──────── Available data
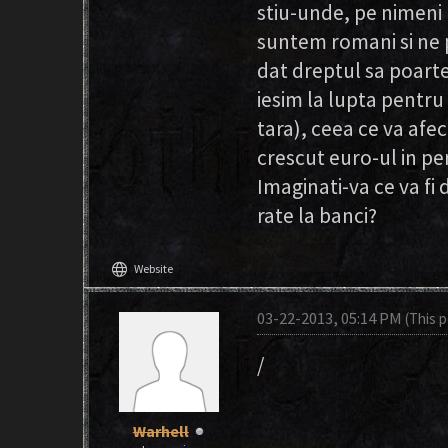
stiu-unde, pe nimeni 
suntem romani si ne p
dat dreptul sa poarte
iesim la lupta pentru
tara), ceea ce va afe
crescut euro-ul in pe
Imaginati-va ce va fi
rate la banci?
language
Website
03-22-2013, 05:14 PM
(This 
/
Warhell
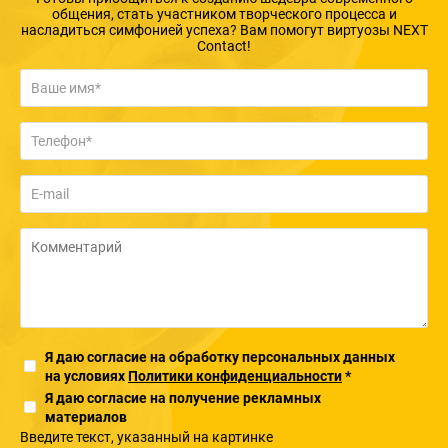
общения, стать участником творческого процесса и
насладиться симфонией успеха? Вам помогут виртуозы NEXT
Contact!
Я даю согласие на обработку персональных данных
на условиях
Политики конфиденциальности
*
Я даю согласие на получение рекламных
материалов
Введите текcт, указанный на картинке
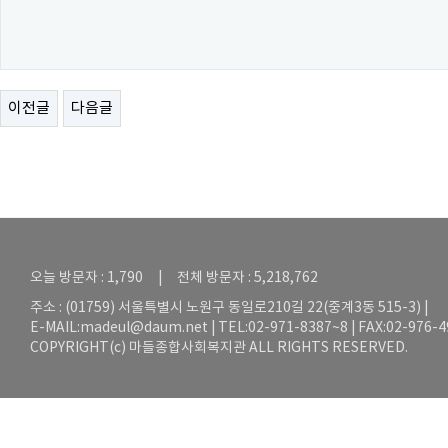
이전글
다음글
오늘 방문자 : 1,790 | 전체 방문자 : 5,218,762
주소 : (01759) 서울특별시 노원구 동일로210길 22(중계3동 515-3) |
E-MAIL:
madeul@daum.net
| TEL:02-971-8387~8 | FAX:02-976-
COPYRIGHT(c) 마들종합사회복지관 ALL RIGHTS RESERVED.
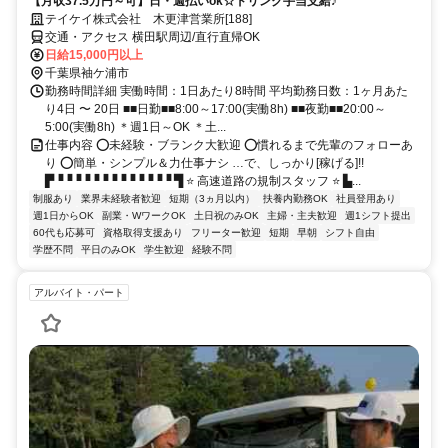
【月収37.5万円～可】日・週払いok☆ドリンク手当支給♪
テイケイ株式会社 木更津営業所[188]
交通・アクセス 横田駅周辺/直行直帰OK
日給15,000円以上
千葉県袖ケ浦市
勤務時間詳細 実働時間：1日あたり8時間 平均勤務日数：1ヶ月あた
り4日 〜 20日 ■■日勤■■8:00～17:00(実働8h) ■■夜勤■■20:00～
5:00(実働8h) ＊週1日～OK ＊土...
仕事内容 ⭕未経験・ブランク大歓迎 ⭕慣れるまで先輩のフォローあ
り ⭕簡単・シンプル＆力仕事ナシ …で、しっかり[稼げる]!!
▛▝▝▝▝▝▝▝▝▝▝▝▝▝ ▜ ⭐ 高速道路の規制スタッフ ⭐ ▙...
制服あり
業界未経験者歓迎
短期（3ヵ月以内）
扶養内勤務OK
社員登用あり
週1日からOK
副業・WワークOK
土日祝のみOK
主婦・主夫歓迎
週1シフト提出
60代も応募可
資格取得支援あり
フリーター歓迎
短期
早朝
シフト自由
学歴不問
平日のみOK
学生歓迎
経験不問
アルバイト・パート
────────────────
▶ **Problem requirements**
Show the lines of the records above that mention "согласие".

▶ **Answer to this problem**
Я даю согласие на обработку персональных данных
Я даю согласие на получение рекламных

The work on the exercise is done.